Search the data for the word "wall" and copy each line that has it.

Stored data entries:

---+---

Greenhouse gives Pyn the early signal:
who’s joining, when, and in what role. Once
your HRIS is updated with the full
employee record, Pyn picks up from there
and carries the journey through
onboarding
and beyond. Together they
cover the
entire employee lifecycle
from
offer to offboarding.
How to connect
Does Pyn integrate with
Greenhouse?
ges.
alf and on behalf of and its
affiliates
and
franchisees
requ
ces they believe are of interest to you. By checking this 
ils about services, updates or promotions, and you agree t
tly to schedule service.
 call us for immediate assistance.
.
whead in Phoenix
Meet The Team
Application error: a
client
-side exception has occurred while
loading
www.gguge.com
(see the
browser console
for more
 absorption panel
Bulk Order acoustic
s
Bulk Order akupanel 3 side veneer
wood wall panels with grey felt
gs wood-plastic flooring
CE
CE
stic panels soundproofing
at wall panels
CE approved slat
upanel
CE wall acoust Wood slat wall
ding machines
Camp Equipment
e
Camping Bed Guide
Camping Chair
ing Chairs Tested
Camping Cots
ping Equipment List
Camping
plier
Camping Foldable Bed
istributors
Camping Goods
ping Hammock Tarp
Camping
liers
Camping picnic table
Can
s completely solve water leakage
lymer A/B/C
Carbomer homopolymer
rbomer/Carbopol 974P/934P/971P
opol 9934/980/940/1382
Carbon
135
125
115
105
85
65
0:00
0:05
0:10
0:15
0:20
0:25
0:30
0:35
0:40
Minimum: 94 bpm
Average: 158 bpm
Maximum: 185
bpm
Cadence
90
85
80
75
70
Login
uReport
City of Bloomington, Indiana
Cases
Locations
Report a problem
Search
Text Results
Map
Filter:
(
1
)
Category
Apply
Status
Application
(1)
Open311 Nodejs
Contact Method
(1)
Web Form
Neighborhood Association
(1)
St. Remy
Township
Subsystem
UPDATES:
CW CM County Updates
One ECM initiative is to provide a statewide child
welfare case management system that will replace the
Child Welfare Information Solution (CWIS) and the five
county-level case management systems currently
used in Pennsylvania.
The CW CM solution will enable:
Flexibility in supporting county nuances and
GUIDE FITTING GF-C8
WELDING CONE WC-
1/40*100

---+---

_EXERCISE SOLUTION_
wood wall panels with grey felt
at wall panels
CE wall acoust Wood slat wall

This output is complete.